Your objective:
Nothing in the records below should be altered in the copy, although the pictures must be left out.

Extracted records:

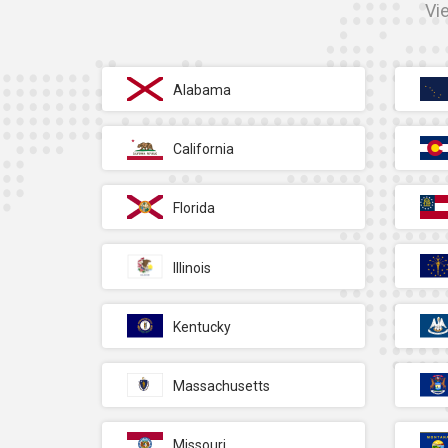
Vi
Alabama
California
Florida
Illinois
Kentucky
Massachusetts
Missouri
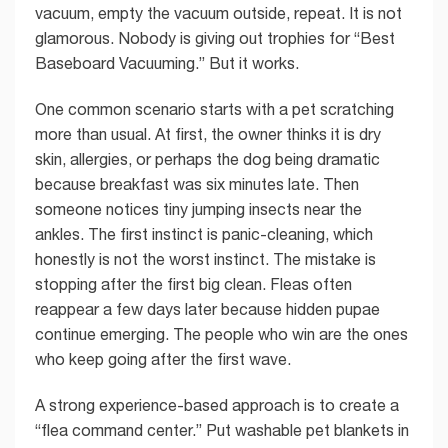
vacuum, empty the vacuum outside, repeat. It is not
glamorous. Nobody is giving out trophies for “Best
Baseboard Vacuuming.” But it works.
One common scenario starts with a pet scratching
more than usual. At first, the owner thinks it is dry
skin, allergies, or perhaps the dog being dramatic
because breakfast was six minutes late. Then
someone notices tiny jumping insects near the
ankles. The first instinct is panic-cleaning, which
honestly is not the worst instinct. The mistake is
stopping after the first big clean. Fleas often
reappear a few days later because hidden pupae
continue emerging. The people who win are the ones
who keep going after the first wave.
A strong experience-based approach is to create a
“flea command center.” Put washable pet blankets in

Task answer:
Vi
Alabama
California
Florida
Illinois
Kentucky
Massachusetts
Missouri
vacuum, empty the vacuum outside, repeat. It is not
glamorous. Nobody is giving out trophies for “Best
Baseboard Vacuuming.” But it works.
One common scenario starts with a pet scratching
more than usual. At first, the owner thinks it is dry
skin, allergies, or perhaps the dog being dramatic
because breakfast was six minutes late. Then
someone notices tiny jumping insects near the
ankles. The first instinct is panic-cleaning, which
honestly is not the worst instinct. The mistake is
stopping after the first big clean. Fleas often
reappear a few days later because hidden pupae
continue emerging. The people who win are the ones
who keep going after the first wave.
A strong experience-based approach is to create a
“flea command center.” Put washable pet blankets in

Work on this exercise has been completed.